Based on our investigation, the access behavior gap between recommendation model training and SSDs may increase the time of reading training data from SSDs during data preprocessing phases. The access behavior gap is that recommendation systems read out whole features during the data preprocessing phase, but the data arrangement of SSDs is not aware of this access behavior and mixes key-value items belonging to different features in the same flash page. Under this access behavior gap, unused key-value items will be read from SSDs, increasing the overall read time while incurring wasted SSD bandwidth. To mitigate the data movement overhead, this paper proposes a middleware, namely rec-aware SSD data arranger, to manage SSDs by taking into account the behavior of recommendation model training. In particular, the proposed middleware comprises (1) a rec-aware data merger to pro-actively merge data belonging to the same feature without seriously hurting SSD’s lifetime, and (2) a rec-aware data pinner to smartly pin data in the write buffer to enhance SSD’s bandwidth utilization. The evaluation results show that our rec-aware SSD data arranger reduces the overall read time by 20%~38% over that of the Log-Structured Merge-Tree (LSM) based strategy adopted in Baidu’s recommendation systems. Our read throughput results are within 12% of the optimal case.

BACKGROUND AND MOTIVATION

2.1 Background

2.1.1 Data Preprocessing of Recommendation Training Systems

Recommendation systems suggest relevant contents to users by leveraging a large-scale training data corpus, such as the online shopping history or the rating of movies. Recommendation models are trained with relevant data stored in storage devices. However, training data read from storage devices cannot be naively fed into trainers (e.g. GPUs or TPUs). One of the reason is that training data will usually be compressed or serialized before storing on storage devices. The data preprocessing design is widely adopted (e.g., Facebook and Google) to extract and transform training data to tensor data that is subsequently ingested into trainers.

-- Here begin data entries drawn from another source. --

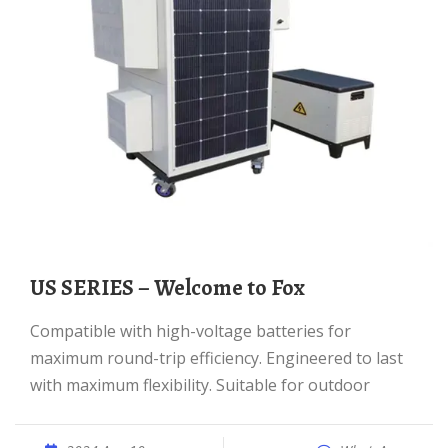
US SERIES – Welcome to Fox
Compatible with high-voltage batteries for
maximum round-trip efficiency. Engineered to last
with maximum flexibility. Suitable for outdoor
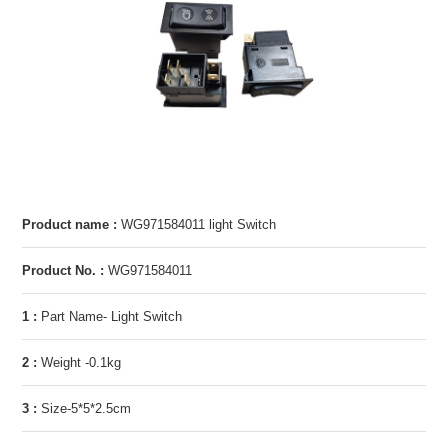
Product name :
WG971584011 light Switch
Product No. :
WG971584011
1 :
Part Name- Light Switch
2 :
Weight -0.1kg
3 :
Size-5*5*2.5cm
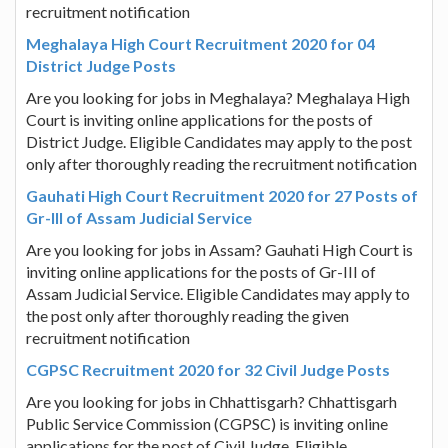
recruitment notification
Meghalaya High Court Recruitment 2020 for 04
District Judge Posts
Are you looking for jobs in Meghalaya? Meghalaya High
Court is inviting online applications for the posts of
District Judge. Eligible Candidates may apply to the post
only after thoroughly reading the recruitment notification
Gauhati High Court Recruitment 2020 for 27 Posts of
Gr-III of Assam Judicial Service
Are you looking for jobs in Assam? Gauhati High Court is
inviting online applications for the posts of Gr-III of
Assam Judicial Service. Eligible Candidates may apply to
the post only after thoroughly reading the given
recruitment notification
CGPSC Recruitment 2020 for 32 Civil Judge Posts
Are you looking for jobs in Chhattisgarh? Chhattisgarh
Public Service Commission (CGPSC) is inviting online
applications for the post of Civil Judge. Eligible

A conceptual data flow of data preprocessing is shown in Figure 1. A recommendation model is trained using multiple features. Each feature is associated with multiple key-value items (or KV-items for short), where each key represents an item and its value indicates the correlation between the item and the feature.

Note ⟩

$F$ ：Feature，特徵名稱，例如「書籍的評分」。
$I$ ：Item，物件名稱，例如《哈利波特》這本書。
$V$ ：Value，具體數值，例如 4.5。

$\{F_{評分} + I_{哈利波特} : 4.5\}$ 代表《哈利波特》這本書評分是 4.5。

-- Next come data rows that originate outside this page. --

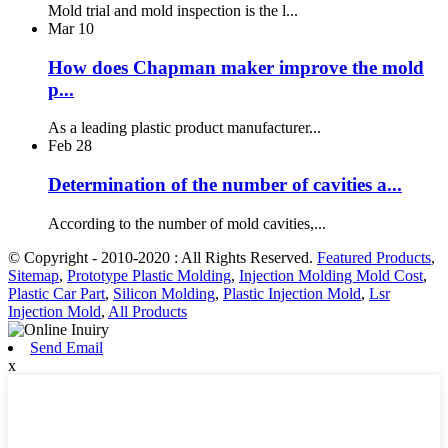
Mold trial and mold inspection is the l...
Mar
10
How does Chapman maker improve the mold
p...
As a leading plastic product manufacturer...
Feb
28
Determination of the number of cavities a...
According to the number of mold cavities,...
© Copyright - 2010-2020 : All Rights Reserved.
Featured Products
,
Sitemap
,
Prototype Plastic Molding
,
Injection Molding Mold Cost
,
Plastic Car Part
,
Silicon Molding
,
Plastic Injection Mold
,
Lsr
Injection Mold
,
All Products
Send Email
x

For example, the average book ratings of users can be one of the feature, and each book item with its average ratings is stored as a KV-item. Assuming feature A ( $F_A$ ) is selected for feature training in Figure 1. CPU reads out raw data (including all items and values) belonging to $F_A$ from storage devices (❶). However, due to mismatching formats, extra data including invalid or unused data will also be read out from storage devices (Details of extra data are introduced in Section 2.1.2). During the extraction stage (❷), CPU filters out the data belonging to unused features, and group KV-items for each feature. In the transformation stage (❸), each value will be transformed to the suitable format based on trainers’ requirements (e.g., sorting or normalizing floating numbers). Finally, features will be batched as tensors and loaded to trainers.

2.1.2 Solid-State Drives (SSDs)

With the advancement of manufacturing technology, die costs and the performance of flash-based SSDs have been improved year-by-year.

Note ⟩

Die Costs：晶片製造術語。一塊完整的圓形矽晶圓 (wafer) 會被切割成無數個小方塊，每一個小方塊就是一個 die。die costs 指的就是製造這一小塊 flash memory 晶片的成本。隨著製程進步，我們可以在同樣大小的 die 裡面塞更多容量或者讓 die 變得更便宜，所以 SSD 的價格逐年下降。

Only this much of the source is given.